### THE INPUT
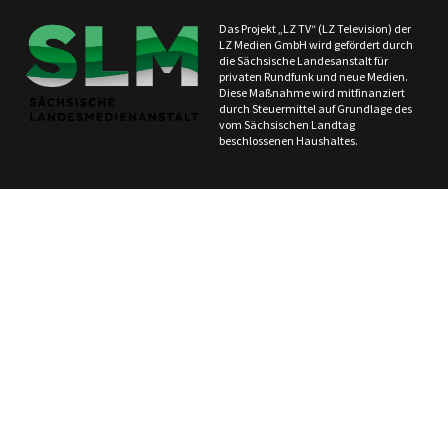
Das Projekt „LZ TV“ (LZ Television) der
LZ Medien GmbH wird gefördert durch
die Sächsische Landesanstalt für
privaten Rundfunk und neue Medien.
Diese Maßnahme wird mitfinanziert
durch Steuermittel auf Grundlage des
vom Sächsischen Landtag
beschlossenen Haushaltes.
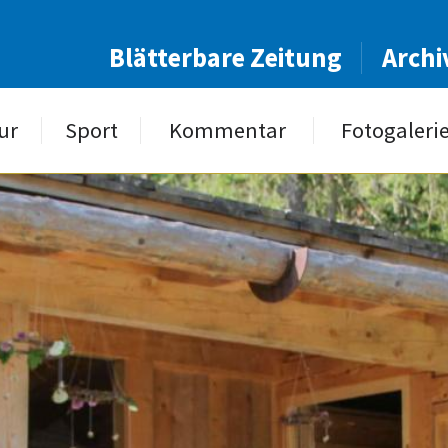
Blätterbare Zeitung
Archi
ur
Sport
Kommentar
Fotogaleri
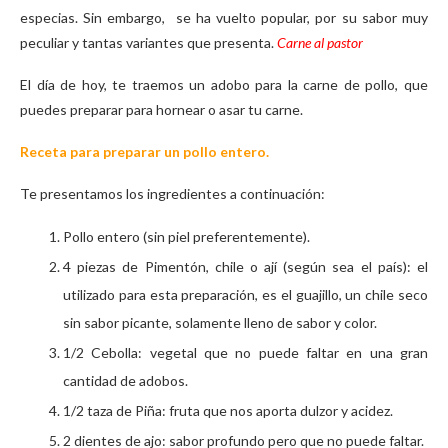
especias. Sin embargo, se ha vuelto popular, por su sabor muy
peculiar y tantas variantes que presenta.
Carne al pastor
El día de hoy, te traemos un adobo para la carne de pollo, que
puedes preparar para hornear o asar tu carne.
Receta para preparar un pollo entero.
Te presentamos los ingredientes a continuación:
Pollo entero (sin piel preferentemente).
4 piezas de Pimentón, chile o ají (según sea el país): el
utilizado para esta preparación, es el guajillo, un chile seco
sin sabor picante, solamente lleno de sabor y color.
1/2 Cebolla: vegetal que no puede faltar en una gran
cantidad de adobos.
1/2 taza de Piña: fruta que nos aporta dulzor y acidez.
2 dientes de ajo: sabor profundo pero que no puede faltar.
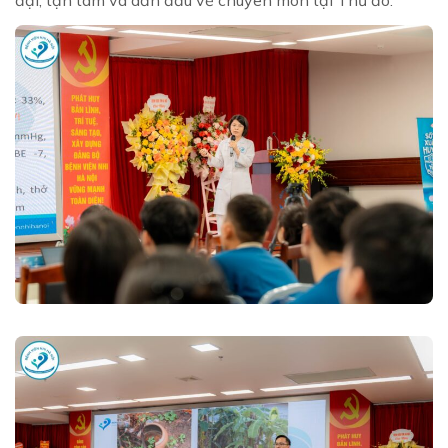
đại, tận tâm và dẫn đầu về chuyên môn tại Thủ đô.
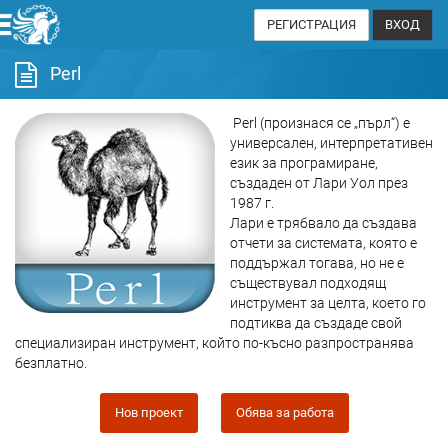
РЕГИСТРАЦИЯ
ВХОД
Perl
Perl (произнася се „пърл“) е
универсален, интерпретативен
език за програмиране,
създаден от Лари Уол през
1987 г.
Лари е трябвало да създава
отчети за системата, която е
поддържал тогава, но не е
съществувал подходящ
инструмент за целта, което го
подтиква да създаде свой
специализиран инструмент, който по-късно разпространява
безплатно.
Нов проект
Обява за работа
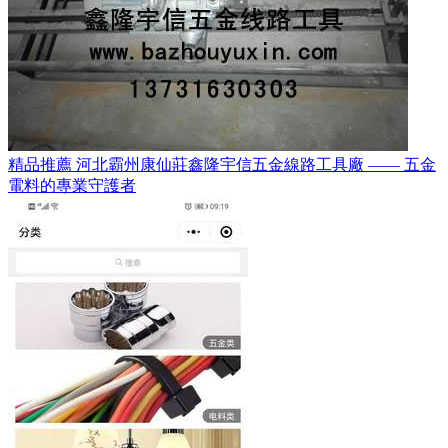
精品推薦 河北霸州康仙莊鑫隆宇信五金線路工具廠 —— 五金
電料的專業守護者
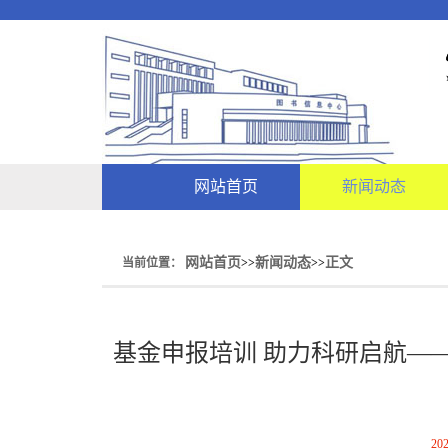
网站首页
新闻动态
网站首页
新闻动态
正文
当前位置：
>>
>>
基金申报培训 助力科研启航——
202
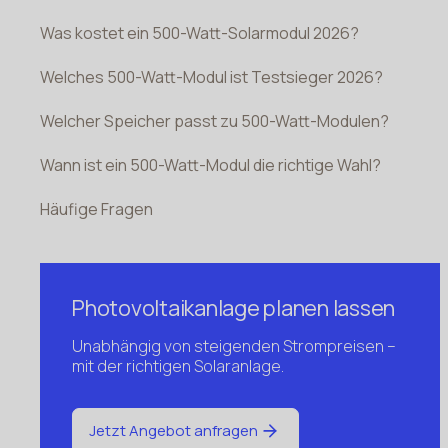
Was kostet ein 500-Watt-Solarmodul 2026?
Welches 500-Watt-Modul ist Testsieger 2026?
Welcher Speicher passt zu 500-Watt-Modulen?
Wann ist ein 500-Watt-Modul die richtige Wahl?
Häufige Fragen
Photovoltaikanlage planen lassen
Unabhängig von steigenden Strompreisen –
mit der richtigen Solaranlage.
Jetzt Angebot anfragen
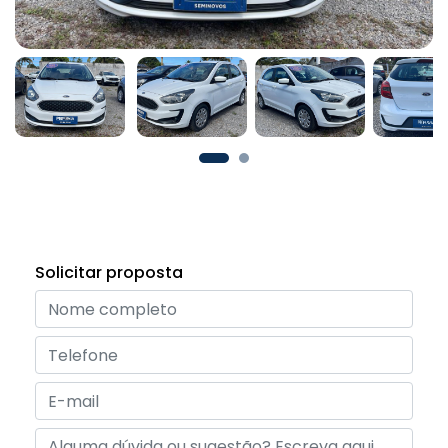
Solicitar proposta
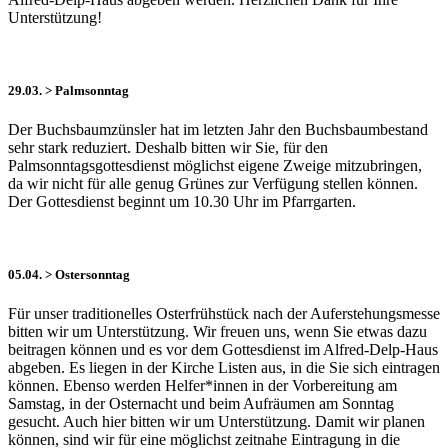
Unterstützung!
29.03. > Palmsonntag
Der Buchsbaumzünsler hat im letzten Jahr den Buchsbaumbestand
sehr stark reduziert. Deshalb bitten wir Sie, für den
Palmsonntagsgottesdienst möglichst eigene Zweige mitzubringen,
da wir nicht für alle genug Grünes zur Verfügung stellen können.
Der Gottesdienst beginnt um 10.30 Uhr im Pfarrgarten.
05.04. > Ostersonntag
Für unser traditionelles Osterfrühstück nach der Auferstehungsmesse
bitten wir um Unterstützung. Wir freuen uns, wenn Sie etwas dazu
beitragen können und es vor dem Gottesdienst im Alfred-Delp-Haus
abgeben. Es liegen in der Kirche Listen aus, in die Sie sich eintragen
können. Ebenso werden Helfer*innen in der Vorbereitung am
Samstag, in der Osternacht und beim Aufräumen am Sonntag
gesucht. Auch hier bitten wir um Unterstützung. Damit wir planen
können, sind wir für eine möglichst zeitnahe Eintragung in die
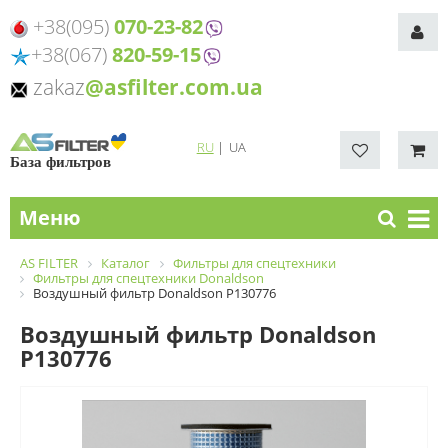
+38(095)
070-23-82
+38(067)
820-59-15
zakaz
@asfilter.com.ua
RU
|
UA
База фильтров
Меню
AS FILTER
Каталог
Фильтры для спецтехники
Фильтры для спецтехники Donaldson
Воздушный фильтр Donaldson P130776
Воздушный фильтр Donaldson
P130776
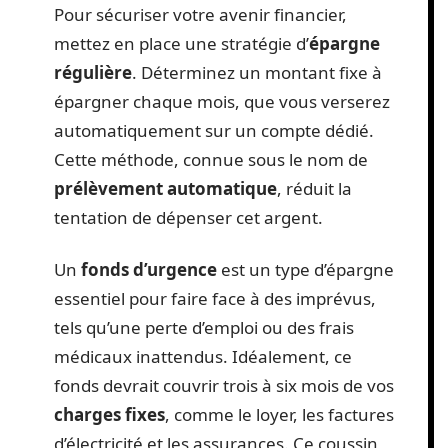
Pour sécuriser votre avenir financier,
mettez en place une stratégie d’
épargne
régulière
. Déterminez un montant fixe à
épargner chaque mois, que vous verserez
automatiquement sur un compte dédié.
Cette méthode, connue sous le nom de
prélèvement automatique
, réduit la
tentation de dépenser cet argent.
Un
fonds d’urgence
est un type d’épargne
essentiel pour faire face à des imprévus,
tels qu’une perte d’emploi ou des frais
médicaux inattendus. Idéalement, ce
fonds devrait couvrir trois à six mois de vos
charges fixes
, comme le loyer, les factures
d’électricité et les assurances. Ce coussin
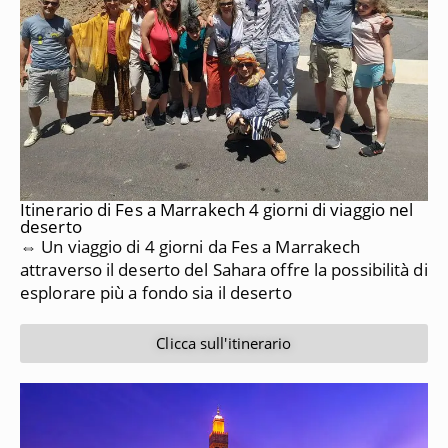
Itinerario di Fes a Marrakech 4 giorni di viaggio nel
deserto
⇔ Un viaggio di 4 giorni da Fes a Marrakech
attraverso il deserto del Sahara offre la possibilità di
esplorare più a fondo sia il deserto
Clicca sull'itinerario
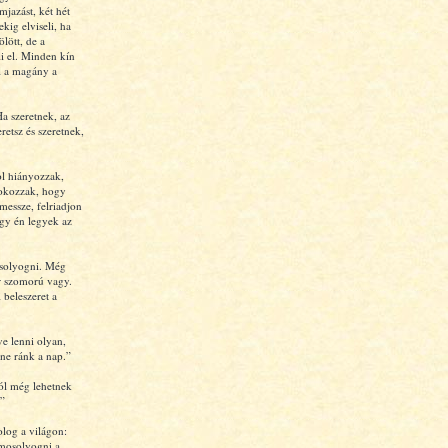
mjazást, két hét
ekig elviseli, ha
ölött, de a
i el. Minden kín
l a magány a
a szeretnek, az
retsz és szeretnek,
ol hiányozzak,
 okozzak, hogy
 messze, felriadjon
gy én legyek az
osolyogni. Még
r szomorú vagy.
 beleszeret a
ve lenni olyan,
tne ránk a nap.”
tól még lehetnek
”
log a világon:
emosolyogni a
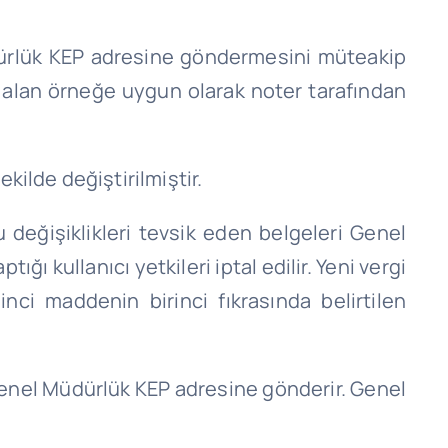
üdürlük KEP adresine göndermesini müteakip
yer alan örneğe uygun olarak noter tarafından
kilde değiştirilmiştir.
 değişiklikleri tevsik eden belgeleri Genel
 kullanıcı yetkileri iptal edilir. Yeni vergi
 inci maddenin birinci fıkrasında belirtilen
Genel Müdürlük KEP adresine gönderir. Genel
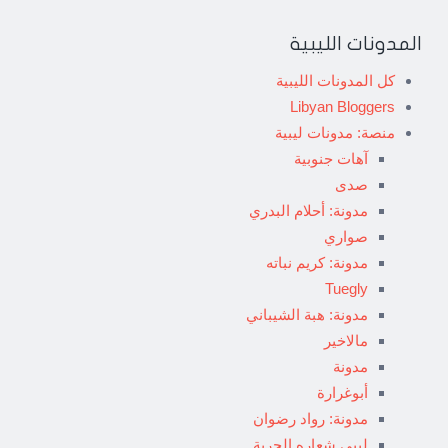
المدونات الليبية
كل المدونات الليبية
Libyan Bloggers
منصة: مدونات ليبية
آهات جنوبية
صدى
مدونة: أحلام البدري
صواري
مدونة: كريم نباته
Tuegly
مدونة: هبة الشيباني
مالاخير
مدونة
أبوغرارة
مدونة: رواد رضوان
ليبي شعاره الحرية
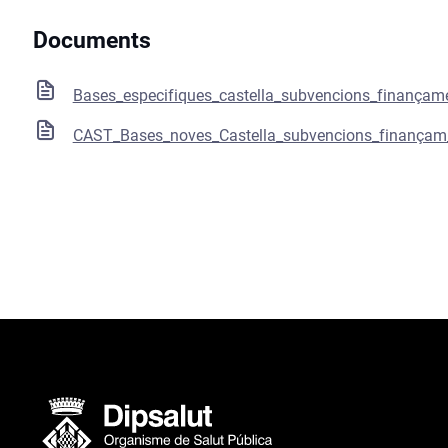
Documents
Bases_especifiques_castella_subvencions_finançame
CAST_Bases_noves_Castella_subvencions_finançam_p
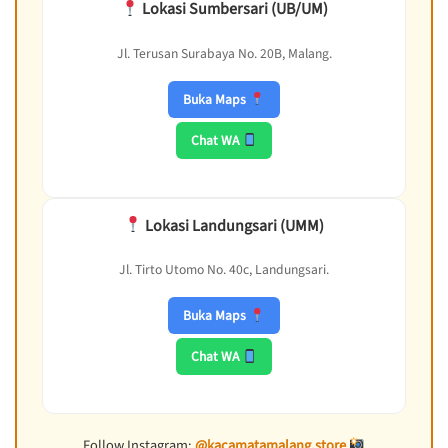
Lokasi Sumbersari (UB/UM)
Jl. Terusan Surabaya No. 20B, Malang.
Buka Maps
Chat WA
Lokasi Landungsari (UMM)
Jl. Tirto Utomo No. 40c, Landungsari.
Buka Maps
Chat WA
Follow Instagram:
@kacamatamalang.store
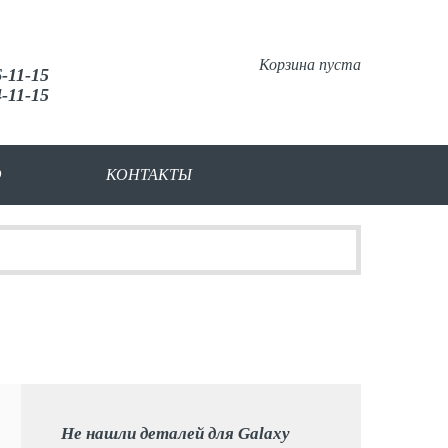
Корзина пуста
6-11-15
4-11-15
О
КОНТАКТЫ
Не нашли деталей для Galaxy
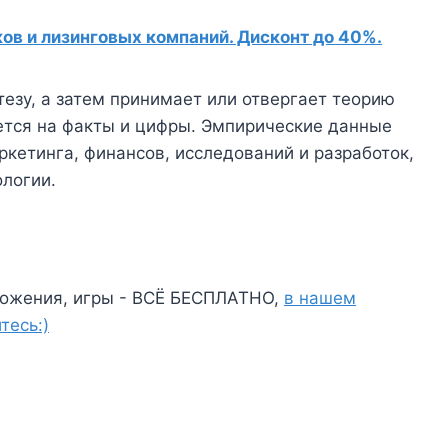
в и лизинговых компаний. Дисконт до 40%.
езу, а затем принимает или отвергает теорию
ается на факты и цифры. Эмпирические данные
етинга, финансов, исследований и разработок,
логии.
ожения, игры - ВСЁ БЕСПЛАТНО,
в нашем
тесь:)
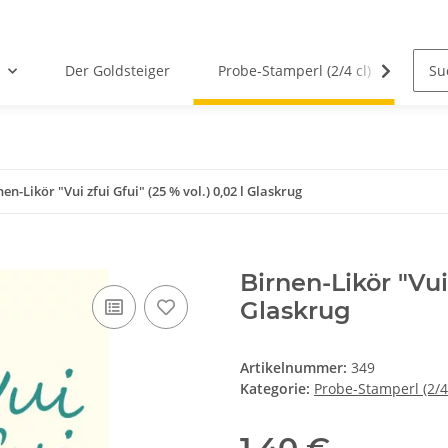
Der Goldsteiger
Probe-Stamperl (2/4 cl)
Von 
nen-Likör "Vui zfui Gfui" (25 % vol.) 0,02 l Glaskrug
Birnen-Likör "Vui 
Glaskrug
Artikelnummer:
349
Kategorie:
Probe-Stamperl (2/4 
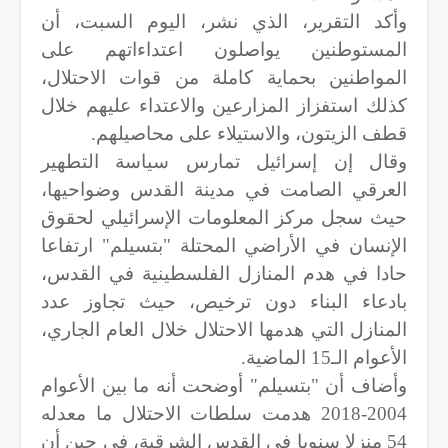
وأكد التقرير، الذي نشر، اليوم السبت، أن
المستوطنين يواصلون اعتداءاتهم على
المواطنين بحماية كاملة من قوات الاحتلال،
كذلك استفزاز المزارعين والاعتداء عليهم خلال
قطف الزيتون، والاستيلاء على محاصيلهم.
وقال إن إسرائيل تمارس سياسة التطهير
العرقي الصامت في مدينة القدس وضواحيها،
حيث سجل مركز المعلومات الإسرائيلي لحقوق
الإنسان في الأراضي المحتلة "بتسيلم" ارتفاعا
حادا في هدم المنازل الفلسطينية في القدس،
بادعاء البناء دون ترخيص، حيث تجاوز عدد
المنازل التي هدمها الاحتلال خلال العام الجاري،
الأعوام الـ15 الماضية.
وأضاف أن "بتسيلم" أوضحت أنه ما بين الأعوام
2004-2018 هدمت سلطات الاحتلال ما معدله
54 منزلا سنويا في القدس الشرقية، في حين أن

### WHAT YOU ARE ASKED TO DO
Give back exactly the lines above from the one with "РЕГИСТРАЦИЯ" through the one with "Welcher Speicher passt zu 500-Watt-Modulen?", both included. Pictures don't belong in the copy.

### RESULT FOR THIS TASK
РЕГИСТРАЦИЯ
ВХОД
Perl
Perl (произнася се „пърл“) е
универсален, интерпретативен
език за програмиране,
създаден от Лари Уол през
1987 г.
Лари е трябвало да създава
отчети за системата, която е
поддържал тогава, но не е
съществувал подходящ
инструмент за целта, което го
подтиква да създаде свой
специализиран инструмент, който по-късно разпространява
безплатно.
Нов проект
Обява за работа
精品推薦 河北霸州康仙莊鑫隆宇信五金線路工具廠 —— 五金
電料的專業守護者
网站首页
新闻动态
网站首页
新闻动态
正文
当前位置：
>>
>>
基金申报培训 助力科研启航——
202
Was kostet ein 500-Watt-Solarmodul 2026?
Welches 500-Watt-Modul ist Testsieger 2026?
Welcher Speicher passt zu 500-Watt-Modulen?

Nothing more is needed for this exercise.